Samberg: I find that as I am getting slightly older, it’s harder for me to keep tabs on the millions of different rap genres and styles that are coming through. Do you feel like you’re able to?

Herring: I honestly feel like there’s been a renaissance in hip hop, but I don’t know if kids these days want to be labeled that. I do feel like there’s a younger generation of producers and MCs that are doing really amazing, adventurous stuff and are coming at it with their own points of view. And it makes sense because kids these days have access to every type of music in the whole world at their fingertips. When I hear a 16-year-old kid from Chicago who has all these crazy flows because they’re just influenced by everything, I might think it’s like a West Coast style, and then it’s just some kid from Chicago, and I’m like, “How the hell did you figure this out? Where did you come from?” For me, I kind of lost love and understanding of what was happening in rap and hip hop. Danny Brown was the one who really opened my eyes again when I discovered him in 2011. He blew my mind and gave me hope again that there were really MCs out that were saying something. I think it’s coming back. But I also don’t know everything. What’s mainstream is a complete blank to me. I don’t even know a lot of the rappers that are really, really huge now. I know them by name, but I don’t actually know their music. Not that I’m against it, I just don’t keep up.

Samberg: I love talking about rap music. Is there any other kind of music that you guys are feeling, rap or otherwise? Are you bumping into stuff in the studio or while you’re traveling around or anything like that?

Cashion: We all just saw (Hans-Joachim) Roedelius (from Cluster and Harmonia) play last night, an old German krautrock pioneer. He played here in Baltimore and that was a pretty awesome set he did. He was doing sound collage for the first half, and then he switched over and became this kind of meditative piano stuff. That was really beautiful.

Samberg: Do you guys all still live in Baltimore?

Herring: Yeah.

Samberg: OK, I have a Baltimore question then. Do the people in Baltimore love the show The Wire or are they all like, “That’s fake!”

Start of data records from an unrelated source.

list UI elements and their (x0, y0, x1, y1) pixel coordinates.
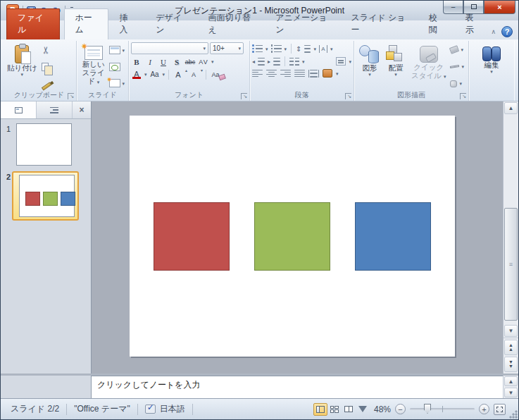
layout-button[interactable]: ▾ (109, 44, 125, 56)
character-spacing-button[interactable]: AV (198, 56, 209, 67)
decrease-indent-icon[interactable]: ◂ (252, 58, 255, 65)
arrange-button[interactable]: 配置 ▾ (383, 42, 408, 91)
clipboard-dialog-launcher[interactable]: ↘ (68, 93, 74, 99)
section-button[interactable]: ▾ (109, 78, 125, 89)
zoom-out-button[interactable]: − (395, 404, 406, 414)
shape-effects-button[interactable]: ▾ (450, 78, 464, 89)
scroll-up-button[interactable]: ▲ (504, 102, 518, 114)
numbering-icon[interactable] (271, 45, 282, 53)
zoom-slider-handle[interactable] (424, 404, 431, 414)
cut-button[interactable]: ✂ (42, 44, 53, 56)
tab-slideshow[interactable]: スライド ショー (341, 8, 418, 39)
slide-thumbnail-1[interactable]: 1 (1, 123, 91, 166)
increase-indent-icon[interactable]: ▸ (268, 58, 270, 65)
blue-square-shape[interactable] (355, 202, 431, 271)
spellcheck-icon (145, 404, 156, 414)
drawing-dialog-launcher[interactable]: ↘ (460, 93, 466, 99)
group-drawing: 図形 ▾ 配置 ▾ クイック スタイル ▾ ▾ ▾ ▾ 図形描画 ↘ (354, 41, 469, 101)
quick-styles-button[interactable]: クイック スタイル ▾ (408, 42, 449, 91)
text-shadow-button[interactable]: S (171, 56, 182, 67)
distribute-button[interactable] (308, 70, 319, 78)
justify-button[interactable] (294, 70, 305, 78)
slide-sorter-view-button[interactable] (327, 403, 342, 416)
slide-canvas[interactable] (130, 116, 455, 357)
bullets-icon[interactable] (252, 45, 263, 53)
slide-indicator[interactable]: スライド 2/2 (4, 403, 66, 415)
slide-number: 1 (1, 123, 16, 133)
language-indicator[interactable]: 日本語 (138, 403, 192, 415)
next-slide-button[interactable]: ▼▼ (504, 357, 518, 372)
clear-formatting-button[interactable]: Aa (210, 69, 221, 80)
tab-home[interactable]: ホーム (64, 8, 108, 39)
italic-button[interactable]: I (144, 56, 156, 67)
group-font: ▾ 10+▾ B I U S abc AV▾ A▾ Aa▾ A A Aa フォン… (129, 41, 250, 101)
line-spacing-icon[interactable]: ⇕ (296, 45, 301, 53)
decrease-font-size-button[interactable]: A (188, 69, 199, 80)
close-panel-button[interactable]: × (73, 101, 91, 118)
strikethrough-button[interactable]: abc (185, 56, 196, 67)
shape-outline-button[interactable]: ▾ (450, 61, 464, 72)
tab-review[interactable]: 校閲 (418, 8, 455, 39)
slideshow-view-button[interactable] (356, 403, 370, 416)
scrollbar-track[interactable] (504, 115, 518, 324)
notes-pane[interactable]: クリックしてノートを入力 (92, 376, 503, 398)
help-button[interactable]: ? (501, 26, 513, 37)
notes-row: クリックしてノートを入力 ▲ ▼ (1, 373, 518, 398)
columns-icon[interactable] (289, 58, 299, 66)
zoom-in-button[interactable]: + (479, 404, 489, 414)
convert-smartart-icon[interactable] (323, 69, 332, 78)
green-square-shape[interactable] (254, 202, 330, 271)
align-right-button[interactable] (280, 70, 291, 78)
new-slide-button[interactable]: ✷ 新しい スライド ▾ (79, 42, 108, 91)
scroll-down-button[interactable]: ▼ (504, 325, 518, 337)
slide-2-preview[interactable] (19, 175, 75, 217)
shape-fill-button[interactable]: ▾ (450, 44, 464, 55)
tab-transitions[interactable]: 画面切り替え (198, 8, 265, 39)
tab-design[interactable]: デザイン (145, 8, 197, 39)
tab-view[interactable]: 表示 (455, 8, 492, 39)
tab-animations[interactable]: アニメーション (265, 8, 340, 39)
group-label-font: フォント (129, 90, 249, 100)
align-left-button[interactable] (252, 70, 263, 78)
editing-button[interactable]: 編集 ▾ (480, 42, 504, 91)
tab-outline[interactable] (37, 101, 73, 118)
normal-view-button[interactable] (313, 403, 327, 416)
red-square-shape[interactable] (154, 202, 230, 271)
tab-slides-thumbnails[interactable] (1, 101, 37, 118)
paragraph-dialog-launcher[interactable]: ↘ (345, 93, 351, 99)
change-case-button[interactable]: Aa (149, 69, 161, 80)
paste-button[interactable]: 貼り付け ▾ (4, 42, 40, 91)
tab-file[interactable]: ファイル (6, 8, 60, 39)
zoom-slider[interactable] (410, 408, 475, 410)
copy-button[interactable]: ▾ (42, 61, 53, 73)
section-icon (109, 79, 120, 87)
font-size-combo[interactable]: 10+▾ (210, 42, 244, 54)
font-dialog-launcher[interactable]: ↘ (241, 93, 247, 99)
shapes-button[interactable]: 図形 ▾ (356, 42, 383, 91)
align-center-button[interactable] (266, 70, 277, 78)
bold-button[interactable]: B (131, 56, 142, 67)
scrollbar-thumb[interactable] (504, 208, 518, 321)
zoom-level[interactable]: 48% (374, 404, 391, 414)
font-color-button[interactable]: A (131, 69, 142, 80)
fit-to-window-button[interactable] (494, 404, 506, 415)
align-text-icon[interactable] (336, 57, 346, 66)
format-painter-button[interactable] (42, 78, 53, 89)
theme-indicator[interactable]: "Office テーマ" (67, 403, 137, 415)
group-label-drawing: 図形描画 (354, 90, 468, 100)
previous-slide-button[interactable]: ▲▲ (504, 340, 518, 355)
notes-scroll-up[interactable]: ▲ (504, 376, 518, 386)
slide-thumbnail-2[interactable]: 2 (1, 171, 91, 221)
font-name-combo[interactable]: ▾ (131, 42, 208, 54)
tab-insert[interactable]: 挿入 (108, 8, 145, 39)
status-bar: スライド 2/2 "Office テーマ" 日本語 48% − + (1, 398, 518, 419)
reading-view-button[interactable] (342, 403, 356, 416)
slide-1-preview[interactable] (16, 123, 72, 166)
reset-button[interactable] (109, 61, 125, 73)
minimize-ribbon-icon[interactable]: ∧ (491, 28, 496, 35)
increase-font-size-button[interactable]: A (173, 69, 184, 80)
notes-scroll-down[interactable]: ▼ (504, 388, 518, 397)
text-direction-icon[interactable]: A (319, 45, 327, 53)
underline-button[interactable]: U (158, 56, 169, 67)
resize-grip[interactable] (508, 409, 518, 419)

Cashion: I think people are into it.

Samberg: They’re into it: “It’s like our spot, that’s us in a good way.” Or is it like people are obsessed with that show?

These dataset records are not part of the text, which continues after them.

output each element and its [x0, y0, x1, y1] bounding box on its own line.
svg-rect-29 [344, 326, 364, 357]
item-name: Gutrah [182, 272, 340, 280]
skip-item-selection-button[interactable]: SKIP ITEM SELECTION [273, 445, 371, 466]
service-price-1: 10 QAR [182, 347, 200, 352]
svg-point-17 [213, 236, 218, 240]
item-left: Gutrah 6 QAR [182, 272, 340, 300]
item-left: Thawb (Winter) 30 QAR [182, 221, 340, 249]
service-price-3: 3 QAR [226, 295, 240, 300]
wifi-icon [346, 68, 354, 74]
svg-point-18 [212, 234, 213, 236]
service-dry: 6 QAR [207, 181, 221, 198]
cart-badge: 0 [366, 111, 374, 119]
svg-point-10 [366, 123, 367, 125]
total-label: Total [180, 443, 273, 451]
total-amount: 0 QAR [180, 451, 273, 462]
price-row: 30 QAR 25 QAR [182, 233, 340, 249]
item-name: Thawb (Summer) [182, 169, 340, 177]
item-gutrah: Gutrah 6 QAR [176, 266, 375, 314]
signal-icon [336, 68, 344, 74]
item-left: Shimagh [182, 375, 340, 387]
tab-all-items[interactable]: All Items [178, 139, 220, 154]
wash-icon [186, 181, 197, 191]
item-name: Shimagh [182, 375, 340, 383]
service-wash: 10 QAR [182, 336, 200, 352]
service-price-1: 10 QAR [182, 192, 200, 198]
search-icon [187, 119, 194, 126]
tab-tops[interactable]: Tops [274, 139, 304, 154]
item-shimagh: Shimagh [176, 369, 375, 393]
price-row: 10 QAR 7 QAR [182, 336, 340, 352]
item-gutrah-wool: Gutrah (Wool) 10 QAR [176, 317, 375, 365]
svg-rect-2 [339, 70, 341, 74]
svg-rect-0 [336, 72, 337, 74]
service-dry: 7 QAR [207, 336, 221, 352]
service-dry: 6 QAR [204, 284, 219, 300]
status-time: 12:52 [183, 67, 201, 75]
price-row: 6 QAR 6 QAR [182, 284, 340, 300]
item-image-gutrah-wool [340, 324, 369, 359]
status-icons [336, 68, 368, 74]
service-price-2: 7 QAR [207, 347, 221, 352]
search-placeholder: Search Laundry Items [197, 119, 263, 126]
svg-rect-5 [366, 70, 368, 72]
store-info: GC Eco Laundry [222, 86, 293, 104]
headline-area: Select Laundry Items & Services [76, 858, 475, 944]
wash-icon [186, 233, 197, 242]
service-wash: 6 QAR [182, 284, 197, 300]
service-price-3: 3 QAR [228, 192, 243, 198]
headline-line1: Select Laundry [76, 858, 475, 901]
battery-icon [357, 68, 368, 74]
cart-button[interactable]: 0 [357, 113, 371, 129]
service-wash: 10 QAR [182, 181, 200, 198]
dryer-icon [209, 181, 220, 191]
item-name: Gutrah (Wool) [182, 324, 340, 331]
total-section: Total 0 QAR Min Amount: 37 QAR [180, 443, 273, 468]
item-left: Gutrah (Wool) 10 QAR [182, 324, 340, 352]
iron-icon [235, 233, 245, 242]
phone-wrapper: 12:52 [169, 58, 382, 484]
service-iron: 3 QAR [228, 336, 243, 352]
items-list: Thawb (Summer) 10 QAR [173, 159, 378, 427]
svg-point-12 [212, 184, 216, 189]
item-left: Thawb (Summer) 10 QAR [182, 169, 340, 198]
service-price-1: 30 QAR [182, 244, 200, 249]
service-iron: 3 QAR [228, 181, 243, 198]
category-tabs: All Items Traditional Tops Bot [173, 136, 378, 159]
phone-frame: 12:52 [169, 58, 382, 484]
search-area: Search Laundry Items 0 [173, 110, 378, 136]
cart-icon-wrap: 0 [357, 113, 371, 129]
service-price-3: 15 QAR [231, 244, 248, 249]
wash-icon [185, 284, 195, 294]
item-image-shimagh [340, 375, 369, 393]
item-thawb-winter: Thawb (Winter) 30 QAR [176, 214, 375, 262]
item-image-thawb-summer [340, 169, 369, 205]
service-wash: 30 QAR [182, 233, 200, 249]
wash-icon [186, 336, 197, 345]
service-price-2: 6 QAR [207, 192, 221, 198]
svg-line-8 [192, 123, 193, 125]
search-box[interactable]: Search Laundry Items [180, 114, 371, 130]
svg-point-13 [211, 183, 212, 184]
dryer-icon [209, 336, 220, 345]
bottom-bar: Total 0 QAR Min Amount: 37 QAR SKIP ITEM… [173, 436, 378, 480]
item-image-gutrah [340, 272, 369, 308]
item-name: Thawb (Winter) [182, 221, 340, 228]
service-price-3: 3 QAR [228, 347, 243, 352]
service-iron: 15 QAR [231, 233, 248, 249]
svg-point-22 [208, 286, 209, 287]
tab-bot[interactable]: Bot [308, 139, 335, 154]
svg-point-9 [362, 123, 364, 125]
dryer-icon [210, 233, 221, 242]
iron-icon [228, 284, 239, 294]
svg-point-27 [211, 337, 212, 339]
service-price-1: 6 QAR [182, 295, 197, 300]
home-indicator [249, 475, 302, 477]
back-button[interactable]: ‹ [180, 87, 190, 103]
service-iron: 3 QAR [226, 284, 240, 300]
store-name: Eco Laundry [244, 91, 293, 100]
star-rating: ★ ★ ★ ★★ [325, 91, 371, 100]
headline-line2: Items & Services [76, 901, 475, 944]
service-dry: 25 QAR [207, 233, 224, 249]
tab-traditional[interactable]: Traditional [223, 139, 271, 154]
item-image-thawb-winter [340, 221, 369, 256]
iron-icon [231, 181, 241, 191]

Herring: I know Gerrit is watching right now. Maybe Gerrit should answer it.

Gerrit Welmers: I’m currently watching it, but I haven’t really talked about it with anyone, any local people. So I don’t know. I would say that the reality of Baltimore is probably a little bit different than The Wire, although we didn’t live here at the time.

Samberg: I always just think of the time I saw that movie Cloverfield while I was living in Manhattan, and there’s a part where they’re running through the subway to get away and they go from West Fourth Street to Midtown in three minutes, and when they came out of the subway, the whole theater went, “No way, fuck that, they could never get that far!” I just had this vision of people in Baltimore watching The Wire and being like, “They could never hide dead bodies there!”

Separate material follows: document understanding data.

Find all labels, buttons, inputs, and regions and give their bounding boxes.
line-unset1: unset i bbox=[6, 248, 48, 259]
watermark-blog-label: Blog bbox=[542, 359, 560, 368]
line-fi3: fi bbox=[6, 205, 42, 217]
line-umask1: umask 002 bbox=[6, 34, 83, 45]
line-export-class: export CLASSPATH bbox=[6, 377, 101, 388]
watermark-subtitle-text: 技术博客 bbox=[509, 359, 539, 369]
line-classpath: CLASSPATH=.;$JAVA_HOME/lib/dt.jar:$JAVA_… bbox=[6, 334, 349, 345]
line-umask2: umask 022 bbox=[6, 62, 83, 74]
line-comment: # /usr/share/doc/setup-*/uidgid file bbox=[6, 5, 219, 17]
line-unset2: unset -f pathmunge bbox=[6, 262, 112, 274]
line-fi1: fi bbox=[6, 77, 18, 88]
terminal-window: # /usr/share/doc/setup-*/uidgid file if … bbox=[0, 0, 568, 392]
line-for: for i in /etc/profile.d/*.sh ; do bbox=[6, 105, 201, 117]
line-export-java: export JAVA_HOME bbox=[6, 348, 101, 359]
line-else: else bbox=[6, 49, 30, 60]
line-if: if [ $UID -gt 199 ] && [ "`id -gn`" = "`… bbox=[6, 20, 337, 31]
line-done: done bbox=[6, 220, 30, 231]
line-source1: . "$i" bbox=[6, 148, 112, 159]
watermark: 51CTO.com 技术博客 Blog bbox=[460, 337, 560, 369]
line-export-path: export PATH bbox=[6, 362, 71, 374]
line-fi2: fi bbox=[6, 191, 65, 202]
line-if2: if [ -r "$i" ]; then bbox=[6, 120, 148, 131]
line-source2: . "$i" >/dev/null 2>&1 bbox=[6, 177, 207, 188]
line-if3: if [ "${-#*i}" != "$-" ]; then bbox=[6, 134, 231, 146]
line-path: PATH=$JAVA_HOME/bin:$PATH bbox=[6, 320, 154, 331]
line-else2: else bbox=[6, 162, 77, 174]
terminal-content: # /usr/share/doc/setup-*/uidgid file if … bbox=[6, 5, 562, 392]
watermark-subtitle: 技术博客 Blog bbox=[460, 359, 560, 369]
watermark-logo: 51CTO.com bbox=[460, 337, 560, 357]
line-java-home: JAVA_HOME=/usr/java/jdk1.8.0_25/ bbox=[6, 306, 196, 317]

Herring: I’ve never watched The Wire, because I didn’t want to be scared by a TV show of where I’d moved to. Am I gonna watch that thing that’s gonna make me feel unsafe in the place where I live? If I move, I might watch The Wire eventually. We do get asked about The Wire constantly on tour, in the U.S. and abroad, just everywhere. It’s a huge show; people love it.

Samberg: People are pretty obsessed with it. Would you say it’s your “Dick In A Box”?

Herring: I don’t think it’s the same thing.

Samberg: The Wire is Baltimore’s “Dick In A Box.”

Herring: Our “Dick In A Box” is probably the Letterman (performance of “Seasons” in 2014).

Samberg: Are you guys sick to death of talking about that? You must be.

Herring: Nah, it’s cool.

Samberg: There you go, ’cause it’s your “Dick In A Box.”